> **Task statement**
Without any images, write the data out exactly as it appears.

* * * * * * *

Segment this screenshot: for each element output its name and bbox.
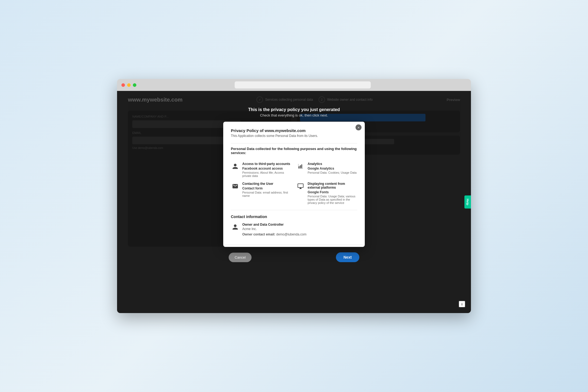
service-desc-fonts: Personal Data: Usage Data; various types…: [308, 195, 357, 204]
modal-action-buttons: Cancel Next: [223, 252, 365, 262]
envelope-icon: [231, 182, 240, 191]
service-category-facebook: Access to third-party accounts: [242, 162, 292, 166]
overlay-title: This is the privacy policy you just gene…: [248, 107, 340, 112]
service-desc-contact: Personal Data: email address; first name: [242, 191, 292, 197]
service-item-fonts: Displaying content from external platfor…: [296, 182, 357, 204]
browser-window: www.mywebsite.com ✓ Services collecting …: [117, 79, 471, 313]
modal-title: Privacy Policy of www.mywebsite.com: [231, 128, 357, 133]
next-button[interactable]: Next: [336, 252, 359, 262]
service-info-fonts: Displaying content from external platfor…: [308, 182, 357, 204]
owner-title: Owner and Data Controller: [242, 223, 307, 226]
svg-rect-1: [300, 165, 301, 168]
owner-info: Owner and Data Controller Acme Inc. Owne…: [242, 223, 307, 236]
service-item-analytics: Analytics Google Analytics Personal Data…: [296, 162, 357, 177]
svg-rect-2: [301, 164, 302, 168]
service-name-analytics: Google Analytics: [308, 167, 357, 170]
url-bar[interactable]: [235, 81, 371, 88]
contact-title: Contact information: [231, 215, 357, 219]
browser-content: www.mywebsite.com ✓ Services collecting …: [117, 91, 471, 313]
contact-section: Contact information Owner and Data Contr…: [231, 210, 357, 236]
close-window-button[interactable]: [121, 83, 125, 87]
service-info-analytics: Analytics Google Analytics Personal Data…: [308, 162, 357, 174]
privacy-policy-modal: × Privacy Policy of www.mywebsite.com Th…: [223, 122, 365, 247]
service-desc-facebook: Permissions: About Me; Access private da…: [242, 171, 292, 177]
owner-email: Owner contact email: demo@iubenda.com: [242, 232, 307, 236]
services-grid: Access to third-party accounts Facebook …: [231, 162, 357, 204]
info-badge[interactable]: i: [458, 301, 465, 308]
maximize-window-button[interactable]: [133, 83, 136, 87]
services-section-header: Personal Data collected for the followin…: [231, 143, 357, 159]
service-category-analytics: Analytics: [308, 162, 357, 166]
modal-title-prefix: Privacy Policy of: [231, 128, 265, 133]
person-icon: [231, 162, 240, 171]
service-item-facebook: Access to third-party accounts Facebook …: [231, 162, 292, 177]
service-item-contact: Contacting the User Contact form Persona…: [231, 182, 292, 204]
email-label: Owner contact email:: [242, 232, 275, 236]
service-info-facebook: Access to third-party accounts Facebook …: [242, 162, 292, 177]
cancel-button[interactable]: Cancel: [229, 253, 252, 262]
owner-company: Acme Inc.: [242, 227, 307, 231]
service-desc-analytics: Personal Data: Cookies; Usage Data: [308, 171, 357, 174]
service-category-fonts: Displaying content from external platfor…: [308, 182, 357, 189]
contact-owner: Owner and Data Controller Acme Inc. Owne…: [231, 223, 357, 236]
service-name-facebook: Facebook account access: [242, 167, 292, 170]
overlay-subtitle: Check that everything is ok, then click …: [260, 113, 328, 117]
service-name-contact: Contact form: [242, 186, 292, 190]
display-icon: [296, 182, 305, 191]
modal-close-button[interactable]: ×: [356, 124, 362, 130]
modal-subtitle: This Application collects some Personal …: [231, 134, 357, 138]
minimize-window-button[interactable]: [127, 83, 131, 87]
svg-rect-0: [299, 166, 299, 168]
owner-person-icon: [231, 223, 240, 231]
modal-footer: Latest update: October 09, 2020 iubenda …: [223, 244, 365, 247]
help-tab[interactable]: Help: [464, 195, 471, 209]
chart-icon: [296, 162, 305, 171]
modal-overlay: This is the privacy policy you just gene…: [117, 91, 471, 313]
email-value: demo@iubenda.com: [276, 232, 307, 236]
browser-titlebar: [117, 79, 471, 91]
modal-site-name: www.mywebsite.com: [265, 128, 305, 133]
modal-body: Privacy Policy of www.mywebsite.com This…: [223, 122, 365, 244]
service-category-contact: Contacting the User: [242, 182, 292, 186]
service-name-fonts: Google Fonts: [308, 190, 357, 194]
service-info-contact: Contacting the User Contact form Persona…: [242, 182, 292, 197]
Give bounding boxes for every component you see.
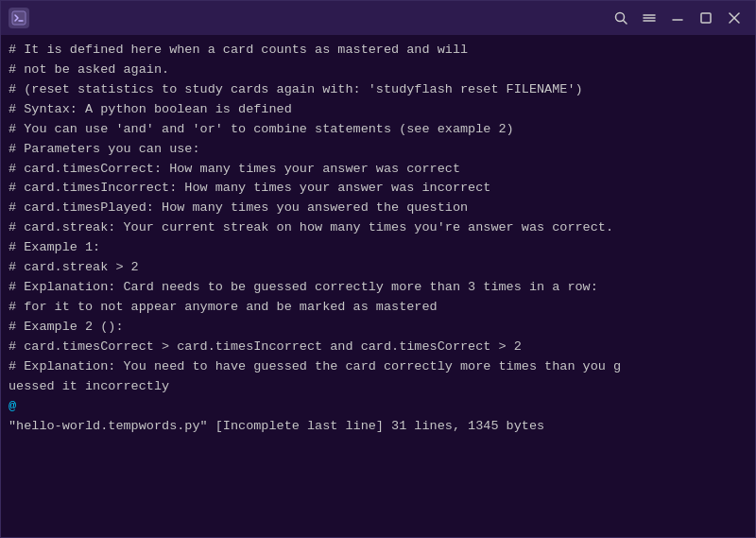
terminal-line: # card.timesIncorrect: How many times yo… — [9, 179, 747, 199]
terminal-window: # It is defined here when a card counts … — [0, 0, 756, 538]
terminal-line: # not be asked again. — [9, 61, 747, 80]
terminal-line: # It is defined here when a card counts … — [9, 41, 747, 61]
title-bar — [1, 1, 755, 35]
title-bar-controls — [608, 5, 747, 31]
status-bar: "hello-world.tempwords.py" [Incomplete l… — [9, 417, 747, 437]
terminal-line: uessed it incorrectly — [9, 377, 747, 397]
terminal-line: # card.streak: Your current streak on ho… — [9, 218, 747, 238]
terminal-line: # Explanation: Card needs to be guessed … — [9, 278, 747, 298]
terminal-line: # for it to not appear anymore and be ma… — [9, 298, 747, 318]
terminal-line: # Parameters you can use: — [9, 140, 747, 160]
search-button[interactable] — [608, 5, 634, 31]
maximize-button[interactable] — [693, 5, 719, 31]
svg-rect-8 — [701, 13, 711, 23]
terminal-content[interactable]: # It is defined here when a card counts … — [1, 35, 755, 537]
terminal-line: # Syntax: A python boolean is defined — [9, 100, 747, 120]
terminal-line: # Example 1: — [9, 238, 747, 258]
terminal-line: # card.timesCorrect: How many times your… — [9, 160, 747, 180]
title-bar-left — [9, 8, 29, 28]
terminal-line: # card.timesPlayed: How many times you a… — [9, 199, 747, 218]
svg-line-3 — [624, 21, 627, 25]
terminal-line: # (reset statistics to study cards again… — [9, 80, 747, 100]
terminal-icon — [9, 8, 29, 28]
terminal-line: # Example 2 (): — [9, 318, 747, 338]
terminal-line: # card.streak > 2 — [9, 258, 747, 278]
close-button[interactable] — [721, 5, 747, 31]
terminal-line: # card.timesCorrect > card.timesIncorrec… — [9, 338, 747, 357]
menu-button[interactable] — [636, 5, 662, 31]
svg-rect-0 — [12, 11, 26, 25]
terminal-line: @ — [9, 397, 747, 417]
terminal-line: # You can use 'and' and 'or' to combine … — [9, 120, 747, 140]
terminal-line: # Explanation: You need to have guessed … — [9, 357, 747, 377]
minimize-button[interactable] — [664, 5, 691, 31]
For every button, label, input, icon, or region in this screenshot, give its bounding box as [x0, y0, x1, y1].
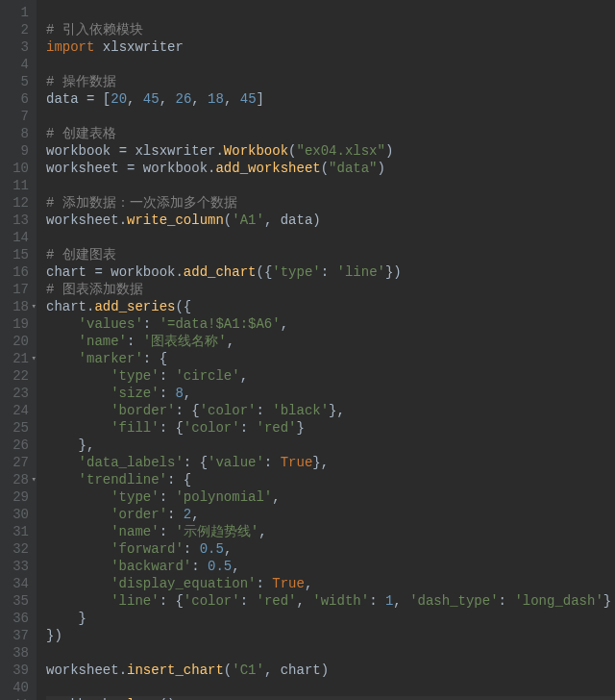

* * * * * * *

> **Task result**
Segment this screenshot: for each element output its name and bbox.
service-desc-fonts: Personal Data: Usage Data; various types…: [308, 195, 357, 204]
modal-action-buttons: Cancel Next: [223, 252, 365, 262]
envelope-icon: [231, 182, 240, 191]
service-category-facebook: Access to third-party accounts: [242, 162, 292, 166]
overlay-title: This is the privacy policy you just gene…: [248, 107, 340, 112]
service-desc-contact: Personal Data: email address; first name: [242, 191, 292, 197]
service-item-fonts: Displaying content from external platfor…: [296, 182, 357, 204]
browser-window: www.mywebsite.com ✓ Services collecting …: [117, 79, 471, 313]
modal-title: Privacy Policy of www.mywebsite.com: [231, 128, 357, 133]
next-button[interactable]: Next: [336, 252, 359, 262]
service-info-fonts: Displaying content from external platfor…: [308, 182, 357, 204]
owner-title: Owner and Data Controller: [242, 223, 307, 226]
svg-rect-1: [300, 165, 301, 168]
owner-info: Owner and Data Controller Acme Inc. Owne…: [242, 223, 307, 236]
service-item-analytics: Analytics Google Analytics Personal Data…: [296, 162, 357, 177]
svg-rect-2: [301, 164, 302, 168]
service-name-analytics: Google Analytics: [308, 167, 357, 170]
url-bar[interactable]: [235, 81, 371, 88]
contact-title: Contact information: [231, 215, 357, 219]
browser-content: www.mywebsite.com ✓ Services collecting …: [117, 91, 471, 313]
contact-section: Contact information Owner and Data Contr…: [231, 210, 357, 236]
close-window-button[interactable]: [121, 83, 125, 87]
service-info-analytics: Analytics Google Analytics Personal Data…: [308, 162, 357, 174]
privacy-policy-modal: × Privacy Policy of www.mywebsite.com Th…: [223, 122, 365, 247]
service-desc-facebook: Permissions: About Me; Access private da…: [242, 171, 292, 177]
owner-email: Owner contact email: demo@iubenda.com: [242, 232, 307, 236]
services-grid: Access to third-party accounts Facebook …: [231, 162, 357, 204]
info-badge[interactable]: i: [458, 301, 465, 308]
maximize-window-button[interactable]: [133, 83, 136, 87]
services-section-header: Personal Data collected for the followin…: [231, 143, 357, 159]
service-category-analytics: Analytics: [308, 162, 357, 166]
modal-title-prefix: Privacy Policy of: [231, 128, 265, 133]
person-icon: [231, 162, 240, 171]
service-item-facebook: Access to third-party accounts Facebook …: [231, 162, 292, 177]
service-item-contact: Contacting the User Contact form Persona…: [231, 182, 292, 204]
email-label: Owner contact email:: [242, 232, 275, 236]
service-info-facebook: Access to third-party accounts Facebook …: [242, 162, 292, 177]
cancel-button[interactable]: Cancel: [229, 253, 252, 262]
owner-company: Acme Inc.: [242, 227, 307, 231]
service-desc-analytics: Personal Data: Cookies; Usage Data: [308, 171, 357, 174]
service-category-fonts: Displaying content from external platfor…: [308, 182, 357, 189]
contact-owner: Owner and Data Controller Acme Inc. Owne…: [231, 223, 357, 236]
service-name-facebook: Facebook account access: [242, 167, 292, 170]
overlay-subtitle: Check that everything is ok, then click …: [260, 113, 328, 117]
service-name-contact: Contact form: [242, 186, 292, 190]
display-icon: [296, 182, 305, 191]
modal-close-button[interactable]: ×: [356, 124, 362, 130]
modal-subtitle: This Application collects some Personal …: [231, 134, 357, 138]
minimize-window-button[interactable]: [127, 83, 131, 87]
svg-rect-0: [299, 166, 299, 168]
owner-person-icon: [231, 223, 240, 231]
modal-footer: Latest update: October 09, 2020 iubenda …: [223, 244, 365, 247]
help-tab[interactable]: Help: [464, 195, 471, 209]
chart-icon: [296, 162, 305, 171]
modal-overlay: This is the privacy policy you just gene…: [117, 91, 471, 313]
email-value: demo@iubenda.com: [276, 232, 307, 236]
browser-titlebar: [117, 79, 471, 91]
modal-site-name: www.mywebsite.com: [265, 128, 305, 133]
modal-body: Privacy Policy of www.mywebsite.com This…: [223, 122, 365, 244]
service-category-contact: Contacting the User: [242, 182, 292, 186]
service-name-fonts: Google Fonts: [308, 190, 357, 194]
service-info-contact: Contacting the User Contact form Persona…: [242, 182, 292, 197]
Give bounding boxes for every component you see.
terminal-line: # card.timesIncorrect: How many times yo… — [9, 179, 747, 199]
terminal-window: # It is defined here when a card counts … — [0, 0, 756, 538]
terminal-line: # not be asked again. — [9, 61, 747, 80]
terminal-line: # It is defined here when a card counts … — [9, 41, 747, 61]
title-bar — [1, 1, 755, 35]
title-bar-controls — [608, 5, 747, 31]
status-bar: "hello-world.tempwords.py" [Incomplete l… — [9, 417, 747, 437]
terminal-line: uessed it incorrectly — [9, 377, 747, 397]
terminal-line: # card.streak: Your current streak on ho… — [9, 218, 747, 238]
terminal-line: # Explanation: Card needs to be guessed … — [9, 278, 747, 298]
terminal-line: # for it to not appear anymore and be ma… — [9, 298, 747, 318]
terminal-line: # Parameters you can use: — [9, 140, 747, 160]
search-button[interactable] — [608, 5, 634, 31]
maximize-button[interactable] — [693, 5, 719, 31]
svg-rect-8 — [701, 13, 711, 23]
terminal-content[interactable]: # It is defined here when a card counts … — [1, 35, 755, 537]
terminal-line: # Syntax: A python boolean is defined — [9, 100, 747, 120]
terminal-line: # Example 1: — [9, 238, 747, 258]
terminal-line: # card.timesCorrect: How many times your… — [9, 160, 747, 180]
title-bar-left — [9, 8, 29, 28]
terminal-line: # card.timesPlayed: How many times you a… — [9, 199, 747, 218]
svg-line-3 — [624, 21, 627, 25]
terminal-line: # (reset statistics to study cards again… — [9, 80, 747, 100]
terminal-icon — [9, 8, 29, 28]
terminal-line: # Example 2 (): — [9, 318, 747, 338]
terminal-line: # card.streak > 2 — [9, 258, 747, 278]
close-button[interactable] — [721, 5, 747, 31]
terminal-line: # card.timesCorrect > card.timesIncorrec… — [9, 338, 747, 357]
menu-button[interactable] — [636, 5, 662, 31]
svg-rect-0 — [12, 11, 26, 25]
terminal-line: @ — [9, 397, 747, 417]
terminal-line: # You can use 'and' and 'or' to combine … — [9, 120, 747, 140]
terminal-line: # Explanation: You need to have guessed … — [9, 357, 747, 377]
minimize-button[interactable] — [664, 5, 691, 31]
For every button, label, input, icon, or region in this screenshot, give its bounding box as [x0, y0, x1, y1].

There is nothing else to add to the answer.